Appelbaum was right. His commentary made me realize that my emotional investment in the story of Trump and evangelicals had temporary blinded me to the nuance and complexity that is essential to writing good history. I rewrote the piece in a way that focused more on historical contingency. Yes, evangelicals had a long history of engaging in a politics defined by fear, power, and nostalgia, but they also could have pursued other evangelical options that might have been more consistent with biblical morality or historic Christian teaching. The piece eventually appeared under the title “Evangelical Fear Elected Trump.”
For example, early nineteenth-century evangelicals who translated their fear of Catholic immigrants into political organizations such as the nativist Know-Nothing Party and religious tracts cautioning fellow believers of the threat of “popery” might have chosen to follow the biblical mandate to welcome strangers in their midst as a sign of Christian hospitality.
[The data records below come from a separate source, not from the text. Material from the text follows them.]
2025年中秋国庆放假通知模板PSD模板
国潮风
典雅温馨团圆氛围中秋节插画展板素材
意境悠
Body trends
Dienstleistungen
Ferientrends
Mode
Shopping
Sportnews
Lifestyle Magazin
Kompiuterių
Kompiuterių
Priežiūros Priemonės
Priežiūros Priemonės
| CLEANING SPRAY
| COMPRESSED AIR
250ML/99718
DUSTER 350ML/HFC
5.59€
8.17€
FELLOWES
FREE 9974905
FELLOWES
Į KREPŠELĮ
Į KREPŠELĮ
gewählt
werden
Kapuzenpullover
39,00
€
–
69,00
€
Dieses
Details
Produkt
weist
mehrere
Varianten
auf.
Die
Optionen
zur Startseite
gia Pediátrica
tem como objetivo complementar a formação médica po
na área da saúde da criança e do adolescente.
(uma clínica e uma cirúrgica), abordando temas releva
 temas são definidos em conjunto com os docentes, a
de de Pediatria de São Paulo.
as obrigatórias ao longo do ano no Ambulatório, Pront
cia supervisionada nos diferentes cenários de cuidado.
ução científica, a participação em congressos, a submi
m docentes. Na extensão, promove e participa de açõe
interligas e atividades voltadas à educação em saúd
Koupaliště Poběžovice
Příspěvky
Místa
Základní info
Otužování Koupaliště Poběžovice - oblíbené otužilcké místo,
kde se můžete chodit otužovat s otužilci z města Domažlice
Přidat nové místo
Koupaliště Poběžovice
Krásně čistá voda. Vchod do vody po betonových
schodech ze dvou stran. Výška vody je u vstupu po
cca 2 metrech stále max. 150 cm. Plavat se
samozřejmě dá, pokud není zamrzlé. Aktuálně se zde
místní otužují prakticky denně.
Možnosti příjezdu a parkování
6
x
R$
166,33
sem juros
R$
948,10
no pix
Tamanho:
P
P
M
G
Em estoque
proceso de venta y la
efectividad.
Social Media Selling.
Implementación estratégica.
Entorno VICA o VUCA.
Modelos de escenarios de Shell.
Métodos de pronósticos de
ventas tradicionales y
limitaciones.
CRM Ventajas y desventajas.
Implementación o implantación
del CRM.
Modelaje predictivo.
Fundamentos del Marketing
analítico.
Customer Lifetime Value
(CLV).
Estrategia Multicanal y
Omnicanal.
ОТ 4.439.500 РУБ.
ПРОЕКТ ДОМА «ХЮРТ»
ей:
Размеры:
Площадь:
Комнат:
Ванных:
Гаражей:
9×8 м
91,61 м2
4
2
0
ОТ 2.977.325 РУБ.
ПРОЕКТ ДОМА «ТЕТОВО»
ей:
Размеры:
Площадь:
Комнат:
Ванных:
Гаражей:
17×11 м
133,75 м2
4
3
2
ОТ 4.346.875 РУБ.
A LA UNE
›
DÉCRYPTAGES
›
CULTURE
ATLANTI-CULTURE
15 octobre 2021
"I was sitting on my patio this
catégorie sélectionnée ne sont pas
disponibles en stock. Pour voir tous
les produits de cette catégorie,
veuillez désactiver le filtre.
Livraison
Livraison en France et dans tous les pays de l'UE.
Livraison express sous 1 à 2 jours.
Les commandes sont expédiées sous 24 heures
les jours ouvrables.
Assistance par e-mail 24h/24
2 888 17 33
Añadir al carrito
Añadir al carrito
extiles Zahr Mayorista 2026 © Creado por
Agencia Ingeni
While some of the most prominent evangelicals of the era, such as Charles Finney and Lyman Beecher, were spewing anti-Catholic rhetoric, other evangelicals could not reconcile such hatred with Christian love. These evangelicals, as the historian Richard Carwardine has written, “could be found in all evangelical denominations” in the 1840s and 1850s.
This kind of nuance and complexity is not easy when writing for public audiences. Appelbaum gave me nearly 2,000 words to unpack my revised argument, but most op-eds usually run around 800 words. When writing these shorter pieces,sometimes nuance and complexity must be sacrificed on the altar of clear writing and straightforward arguments void of phrases like “on the other hand…” or “don’t get me wrong…” and words like “maybe” or “perhaps.” This is often the most difficult part of translating scholarship to the general public and one of the main reasons why more historians don’t do it.
There are, however, ways around this dilemma. When I feel that an op-ed or popular piece of writing lacks nuance, I often turn to my blog, Facebook page, or Twitter feed to develop my thoughts more fully or offer a more complex rendering of my argument. Anyone who is engaged in this kind of public historical writing should think seriously about using social media in this way.
Public writing is not for the faint of heart. The comments sections of online platforms are some of the darkest places on the internet. The discourse occurring every day on Twitter may be one of the strongest arguments for the Christian doctrine of original sin. But if we are serious about challenging citizens to think more deeply about the links between past and present, it is a cross that we must bear with courage.